───── Material supplied ─────

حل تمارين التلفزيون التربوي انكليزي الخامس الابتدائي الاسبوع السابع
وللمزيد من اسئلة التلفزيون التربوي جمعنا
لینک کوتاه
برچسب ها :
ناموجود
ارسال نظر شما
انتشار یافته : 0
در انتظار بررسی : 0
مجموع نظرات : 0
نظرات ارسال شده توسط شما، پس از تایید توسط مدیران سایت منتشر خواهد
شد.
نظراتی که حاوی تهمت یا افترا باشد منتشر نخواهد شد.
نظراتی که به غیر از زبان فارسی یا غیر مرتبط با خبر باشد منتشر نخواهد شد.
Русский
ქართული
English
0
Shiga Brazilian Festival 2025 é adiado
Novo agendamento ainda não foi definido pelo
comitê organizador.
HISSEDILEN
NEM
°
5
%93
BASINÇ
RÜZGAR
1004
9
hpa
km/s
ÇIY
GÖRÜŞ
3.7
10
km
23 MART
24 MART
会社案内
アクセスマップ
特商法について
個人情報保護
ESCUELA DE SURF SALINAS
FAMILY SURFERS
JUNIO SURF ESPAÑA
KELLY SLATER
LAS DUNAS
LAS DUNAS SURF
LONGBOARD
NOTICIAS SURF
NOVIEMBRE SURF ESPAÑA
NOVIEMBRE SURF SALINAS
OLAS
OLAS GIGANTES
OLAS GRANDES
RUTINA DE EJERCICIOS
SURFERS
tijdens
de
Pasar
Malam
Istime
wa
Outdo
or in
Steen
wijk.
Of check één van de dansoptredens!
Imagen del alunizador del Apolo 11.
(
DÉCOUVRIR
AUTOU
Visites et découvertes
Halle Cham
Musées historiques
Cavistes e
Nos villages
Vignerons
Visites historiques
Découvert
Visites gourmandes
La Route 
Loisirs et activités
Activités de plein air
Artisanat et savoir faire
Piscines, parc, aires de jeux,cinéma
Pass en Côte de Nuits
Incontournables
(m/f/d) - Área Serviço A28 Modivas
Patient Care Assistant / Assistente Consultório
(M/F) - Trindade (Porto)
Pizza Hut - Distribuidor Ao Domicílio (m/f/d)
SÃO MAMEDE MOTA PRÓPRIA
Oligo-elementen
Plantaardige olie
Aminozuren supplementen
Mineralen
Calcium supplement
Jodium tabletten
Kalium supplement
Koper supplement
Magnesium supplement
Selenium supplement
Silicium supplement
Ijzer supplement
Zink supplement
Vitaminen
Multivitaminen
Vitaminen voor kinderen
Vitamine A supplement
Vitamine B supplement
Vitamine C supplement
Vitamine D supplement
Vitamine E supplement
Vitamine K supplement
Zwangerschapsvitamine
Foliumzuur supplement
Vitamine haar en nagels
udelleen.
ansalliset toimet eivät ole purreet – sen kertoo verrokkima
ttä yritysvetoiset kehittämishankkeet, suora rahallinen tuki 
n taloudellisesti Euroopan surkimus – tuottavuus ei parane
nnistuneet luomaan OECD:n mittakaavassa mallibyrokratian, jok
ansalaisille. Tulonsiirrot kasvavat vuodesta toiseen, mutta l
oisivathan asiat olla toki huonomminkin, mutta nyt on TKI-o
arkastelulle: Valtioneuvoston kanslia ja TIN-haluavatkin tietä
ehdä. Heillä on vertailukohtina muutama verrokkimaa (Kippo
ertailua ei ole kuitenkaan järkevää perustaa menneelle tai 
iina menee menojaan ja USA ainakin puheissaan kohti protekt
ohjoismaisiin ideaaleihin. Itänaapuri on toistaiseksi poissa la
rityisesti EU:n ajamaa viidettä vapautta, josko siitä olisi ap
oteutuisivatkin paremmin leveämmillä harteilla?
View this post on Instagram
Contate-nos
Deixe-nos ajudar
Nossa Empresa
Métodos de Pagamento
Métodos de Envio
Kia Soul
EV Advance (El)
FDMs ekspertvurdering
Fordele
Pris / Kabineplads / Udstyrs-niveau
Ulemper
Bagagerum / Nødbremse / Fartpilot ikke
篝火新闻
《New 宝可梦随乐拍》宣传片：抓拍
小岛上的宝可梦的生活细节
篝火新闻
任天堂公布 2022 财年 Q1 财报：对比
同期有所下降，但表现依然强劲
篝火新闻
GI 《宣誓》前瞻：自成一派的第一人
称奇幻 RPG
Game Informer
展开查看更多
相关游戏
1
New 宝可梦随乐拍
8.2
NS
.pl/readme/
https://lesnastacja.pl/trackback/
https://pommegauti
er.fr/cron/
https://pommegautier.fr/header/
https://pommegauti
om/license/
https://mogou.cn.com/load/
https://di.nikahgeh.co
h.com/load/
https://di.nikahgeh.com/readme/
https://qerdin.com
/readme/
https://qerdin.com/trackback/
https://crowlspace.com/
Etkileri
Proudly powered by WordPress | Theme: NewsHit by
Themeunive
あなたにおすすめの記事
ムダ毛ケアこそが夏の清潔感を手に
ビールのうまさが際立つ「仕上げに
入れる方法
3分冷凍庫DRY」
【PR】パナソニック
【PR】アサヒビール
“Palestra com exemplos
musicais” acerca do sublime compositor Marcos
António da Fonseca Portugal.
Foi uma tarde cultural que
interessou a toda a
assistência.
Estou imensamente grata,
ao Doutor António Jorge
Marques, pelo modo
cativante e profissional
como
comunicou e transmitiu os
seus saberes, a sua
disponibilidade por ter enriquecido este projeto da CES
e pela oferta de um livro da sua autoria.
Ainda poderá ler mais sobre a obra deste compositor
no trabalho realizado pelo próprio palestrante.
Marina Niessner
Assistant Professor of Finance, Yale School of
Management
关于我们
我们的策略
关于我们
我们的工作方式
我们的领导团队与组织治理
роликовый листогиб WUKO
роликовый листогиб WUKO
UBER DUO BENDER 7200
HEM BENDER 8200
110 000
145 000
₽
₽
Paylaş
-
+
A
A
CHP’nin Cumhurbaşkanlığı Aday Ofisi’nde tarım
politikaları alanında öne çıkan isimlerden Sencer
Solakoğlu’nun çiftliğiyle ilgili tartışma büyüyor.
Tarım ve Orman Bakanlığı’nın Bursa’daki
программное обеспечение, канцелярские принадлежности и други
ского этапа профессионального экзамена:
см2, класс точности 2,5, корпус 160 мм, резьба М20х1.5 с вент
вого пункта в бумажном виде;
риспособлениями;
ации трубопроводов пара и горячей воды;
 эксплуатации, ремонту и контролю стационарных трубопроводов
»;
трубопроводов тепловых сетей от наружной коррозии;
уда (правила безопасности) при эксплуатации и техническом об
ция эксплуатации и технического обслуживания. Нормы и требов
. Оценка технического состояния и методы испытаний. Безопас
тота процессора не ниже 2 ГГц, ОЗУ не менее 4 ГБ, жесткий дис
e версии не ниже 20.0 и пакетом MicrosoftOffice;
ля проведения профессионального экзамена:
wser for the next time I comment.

─────

Your answer should consist only of the lines above between the line holding "نظراتی که به" and the line holding "Incontournables", inclusive, each transcribed exactly.

نظراتی که به غیر از زبان فارسی یا غیر مرتبط با خبر باشد منتشر نخواهد شد.
Русский
ქართული
English
0
Shiga Brazilian Festival 2025 é adiado
Novo agendamento ainda não foi definido pelo
comitê organizador.
HISSEDILEN
NEM
°
5
%93
BASINÇ
RÜZGAR
1004
9
hpa
km/s
ÇIY
GÖRÜŞ
3.7
10
km
23 MART
24 MART
会社案内
アクセスマップ
特商法について
個人情報保護
ESCUELA DE SURF SALINAS
FAMILY SURFERS
JUNIO SURF ESPAÑA
KELLY SLATER
LAS DUNAS
LAS DUNAS SURF
LONGBOARD
NOTICIAS SURF
NOVIEMBRE SURF ESPAÑA
NOVIEMBRE SURF SALINAS
OLAS
OLAS GIGANTES
OLAS GRANDES
RUTINA DE EJERCICIOS
SURFERS
tijdens
de
Pasar
Malam
Istime
wa
Outdo
or in
Steen
wijk.
Of check één van de dansoptredens!
Imagen del alunizador del Apolo 11.
(
DÉCOUVRIR
AUTOU
Visites et découvertes
Halle Cham
Musées historiques
Cavistes e
Nos villages
Vignerons
Visites historiques
Découvert
Visites gourmandes
La Route 
Loisirs et activités
Activités de plein air
Artisanat et savoir faire
Piscines, parc, aires de jeux,cinéma
Pass en Côte de Nuits
Incontournables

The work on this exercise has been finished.